MOSTRAMI LA TUA GLORIA! (Es 33,7-34,9)
Come si è visto nella nostra lettura del libro dell'Esodo, uno dei problemi più sentiti
da Israele e ben riflessi in questo libro è il problema della presenza di Dio: Israele è
giunto fino a chiedersi se «il Signore è in mezzo a noi, sì o no?» (Es 17,7). Mentre il
popolo cede alla tentazione di costruirsi un Dio su misura, Mosè accetta di incontrarsi
con Dio là dove egli vuole; la manifestazione di Dio a Mosè segna la risposta ai dubbi
del popolo e la decisione divina di continuare ad abitare in mezzo a Israele.

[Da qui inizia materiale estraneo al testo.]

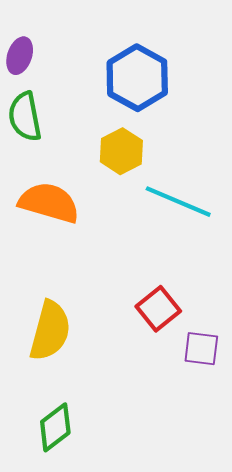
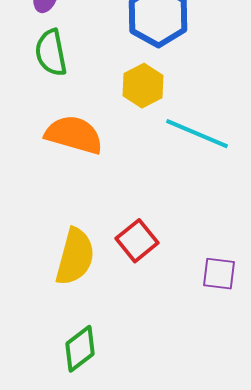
red square: (158, 309) -> (137, 241), moved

Il testo di Es 33,7-11 descrive la «tenda del convegno», una descrizione più antica
di quella della "Dimora" fatta nel cap. 25. Qui il narratore pensa realisticamente a
una vera tenda, piccola e mobile, segno di un Dio che viene incontro al suo popolo e
lo accompagna. È qui che Mosè può incontrarsi con lui familiarmente «come un
uomo parla con un amico» (Es 33,11).
Il testo di Es 33,12-17 contiene un'ulteriore preghiera di Mosè, la terza in questa
parte del libro: «Indicami la tua via, così che io ti conosca... considera che questa
gente è il tuo popolo!». Alla preghiera di intercessione (Es 32,11-13.31-32) si
aggiunge la richiesta di "conoscere" il Signore e, poco più avanti, che il Signore
«cammini» con il suo popolo (Es 33,15 e più esplicitamente in Es 34,9). La risposta di
Dio è significativa; il testo ebraico di Es 33,14, dice alla lettera: «Il mio volto
camminerà con voi e ti darò riposo». L'ardita richiesta di Mosè viene così esaudita e
Dio sembra ubbidire a Mosè! Dio si rivela come un volto, una presenza amica che
cammina accanto al suo popolo, non dunque un Dio astratto e statico, un'idea in cui
credere e per cui combattere, ma una persona viva e presente, che conosce l'uomo
per nome (Es 33,17). Questo ancora non basta (Es 33,18-23); il desiderio di Mosè
diviene esplicito al v. 18: «Fammi vedere la tua gloria!». "Gloria" è un termine che in
ebraico proviene da una radice che significa "pesante"; la gloria è il "peso" di Dio, il
modo con il quale il Signore si rivela nel mondo prima di tutto attraverso i fenomeni
della creazione. Vedere la "gloria" di Dio significa vedere Dio stesso, incontrarlo
faccia a faccia, una richiesta unica nell'Antico Testamento. Il testo dell'Esodo conosce
almeno in parte questa possibilità, come si è visto in Es 24,9-11 e dunque non
esclude del tutto la possibilità di "vedere" Dio. Qui la prospettiva è invece del tutto
negativa: la risposta di Dio (Es 33,19-23) è chiara; la gloria di Dio, il suo volto, non
può essere visto. Se Dio è un volto che cammina davanti all'uomo solo le sue
«spalle» si possono vedere. È evidente come il libro dell'Esodo si serva di un
linguaggio simbolico; di Dio si può infatti parlare solo per analogia. Il prologo di
Giovanni (in particolare Gv 1,18) insisterà molto su questa invisibilità di Dio che si è
reso visibile in Cristo, Parola fatta carne.